With little else to do during that lengthy flight sector, the entire flight crew also made their own mediumwave bandscan in the search for ARAMCO Radio on mediumwave, and they came to the same conclusion. They found nothing.

However, after several hours of sleep in the passenger cabin, I was invited back into the Flight Deck around daylight. By that time the plane was flying high over the edge of the Mediterranean. What a splendid view of the entire Mediterranean coastline from Turkey in the north down to Egypt in the south with the Biblical Mt. Ararat to the northeast.

I performed another dial search on the same radio receiver, hoping to hear three American-operated AFRTS stations on the ground below. Just one of the stations was successfully logged, and that was AFRTS Adana, loud and clear with 10 watts on 1590 kHz, at the central corner on the southern coast of Turkey.
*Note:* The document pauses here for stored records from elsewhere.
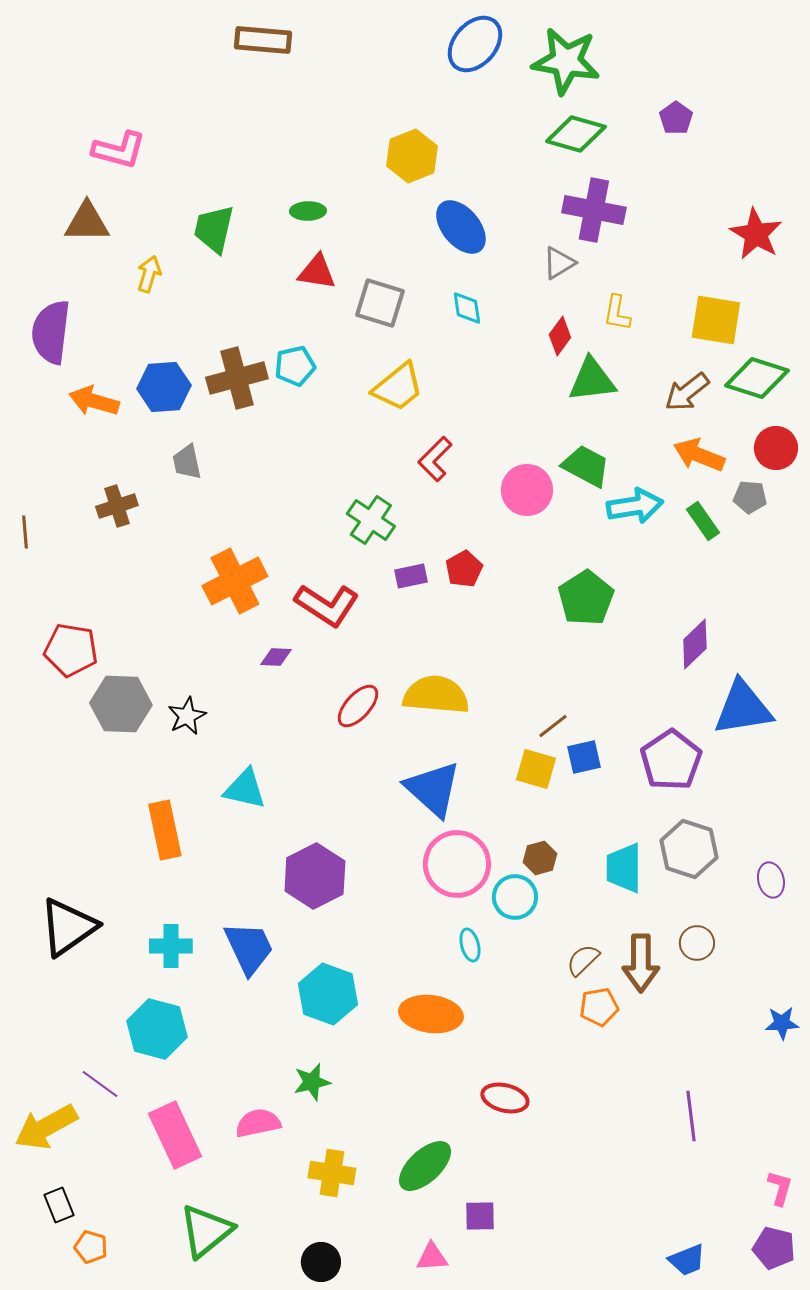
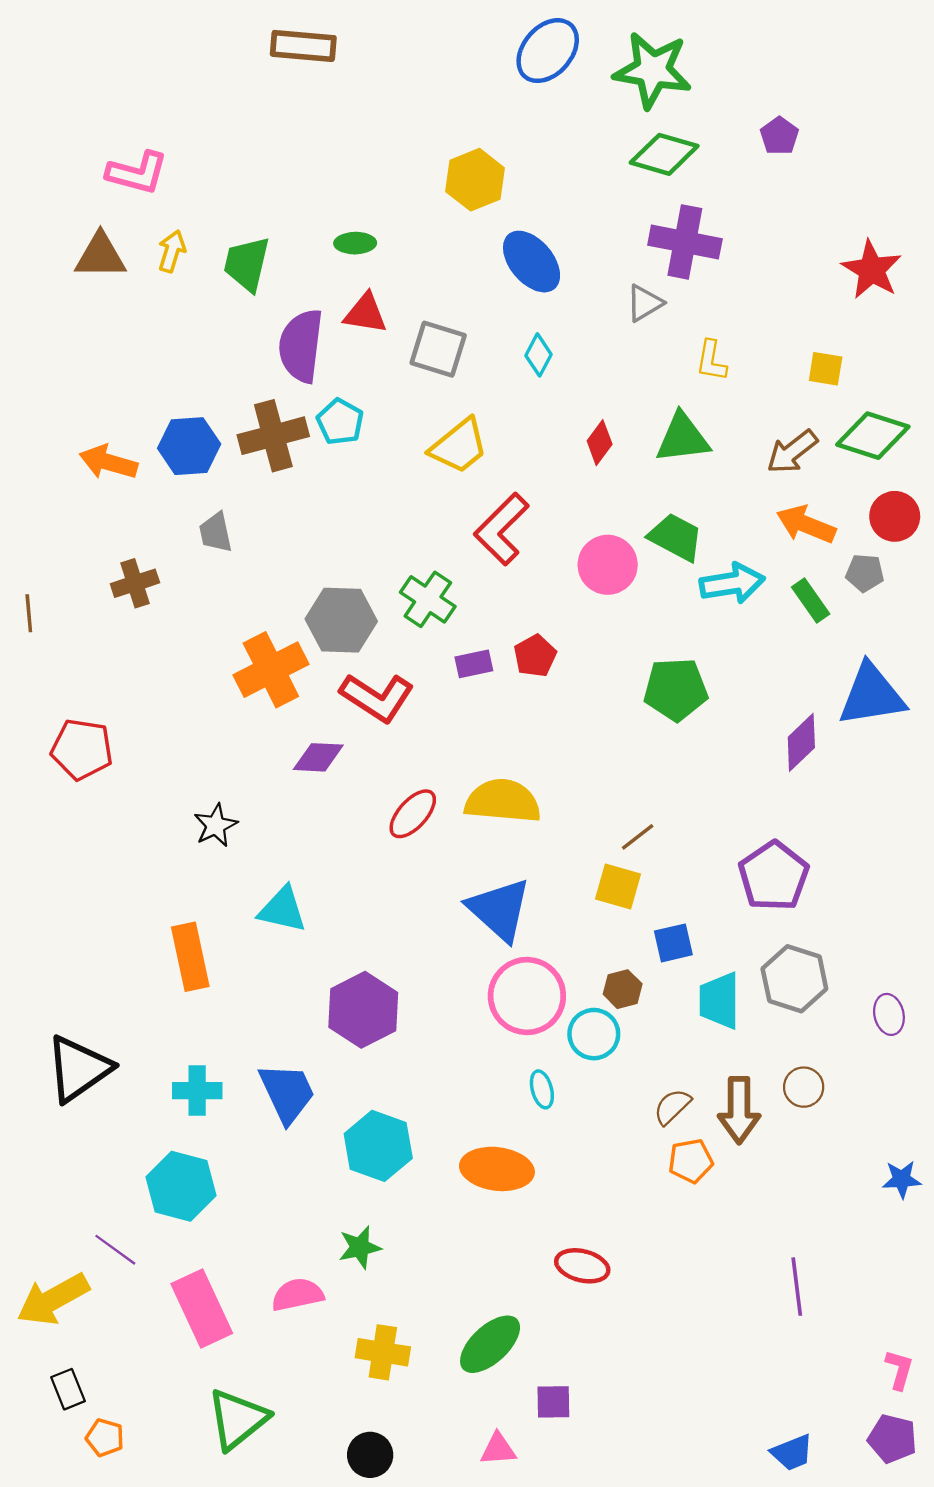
yellow arrow: (149, 274) -> (172, 251), moved
cyan diamond: (467, 308) -> (538, 355), turned 36
yellow square: (716, 320) -> (826, 369), size x0.6
purple semicircle: (51, 332) -> (301, 346), moved
red diamond: (560, 336) -> (600, 443), moved
cyan pentagon: (295, 366) -> (340, 422), turned -30
red L-shape: (435, 459) -> (502, 529), size x1.4
green pentagon: (586, 598) -> (676, 689), turned 30
purple diamond: (276, 657) -> (318, 757), size x1.4
gray hexagon: (121, 704) -> (341, 620), moved
blue triangle: (743, 708) -> (872, 695), moved
blue square: (584, 757) -> (673, 943), moved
A subsequent reception report was posted off to the station and a self-prepared QSL card was duly received. That card, with full QSL details, verified AFRTS Adana, with just 10 watts on 1590 kHz. Interestingly, the wavelength is shown as 61886.792 feet, which is actually a mistake in calculation. By moving the decimal place by two positions, the equivalent is indeed 1590 kHz.

We should also remember that the British also established a radio service in Nepal for the benefit of local army personnel. The British army established a transition camp at Dharan in east Nepal in 1953, and a few years later they began radio programming for the encampment, which consisted of music and information in English and also in the Nepali language.

Back in that era while I was making the flight from India into Nepal, the international radio world was speculating that the radio service was on the air, perhaps on mediumwave. I asked my English flight companion, did she know anything about the radio service at the Dharan army encampment. She said she did not know, but she said she would find out and let me know.

In due course I received a communication from her, and she stated that the radio service in the army camp was produced in a radio studio, and that it was broadcast to the entire encampment via a loud speaker system, not over a radio transmitter. We would today call that a form of cable radio.

However, in 2004, the British army established an FM radio service in the national capital Kathmandu which is still on the air to this day. The BFBS transmitter operating on 105.7 MHz carries English programming, and the transmitter on 107.5 MHz carries programming in the Nepali language.